Femmephobia can also be seen in marketing. We have diet soda, and we have diet soda FOR MEN; we have loofahs, and we have loofahs FOR MEN; we have canned soup, and we have canned soup FOR MEN. Men cannot be expected to consume feminine things like body care items or diet food or soup in cans (!?) unless it is specifically marked out as Not Girly, and therefore Not Bad. With a few obnoxious exceptions, such as tools for girls (they're pink) or video games for girls (they're pink and have Barbie), women who like traditionally masculine hobbies get to have the same fishing poles, golf clubs and bad Trekkie novels as the boys– because, since masculinity is valued, it doesn’t matter if a woman tries to become masculine.
The form of femmephobia most annoying to me occurs in feminist communities. It's a difficult line to walk, because it is often necessary for feminism to critique femininity, the same way it is often necessary for masculism to critique masculinity. However, it is possible to critique femininity without critiquing feminine people. Choosing to be a stay-at-home mother, to abstain from sex until marriage, to remove body hair or to wear makeup and the other accoutrements of femininity does not somehow make you a bad feminist. That is ridiculous.

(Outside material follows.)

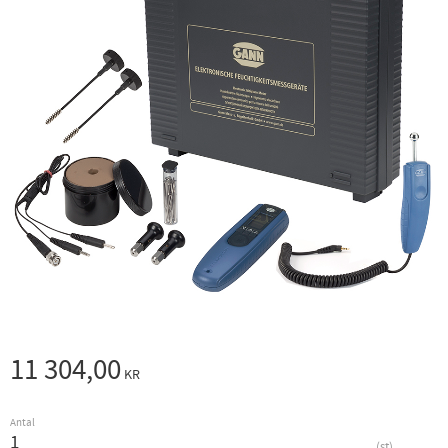
11 304,00
KR
Antal
st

Perhaps the most tragic consequences can result when femmephobia intersects with homophobia and transphobia. The source of much homophobia against gay men, I think, is femmephobia: consider the association between having sex with men and a feminine gender performance that many homophobes claim exists. As for transphobia, well, there isn't a single thing more girly than wanting to be a girl. And since being feminine is, for men, the worst thing possible (and even for women it's a little disreputable), well . . .
Of the streak of gay teen suicides in 2010, the majority were men.
Of the trans people murdered in 2010, the overwhelming majority were trans women.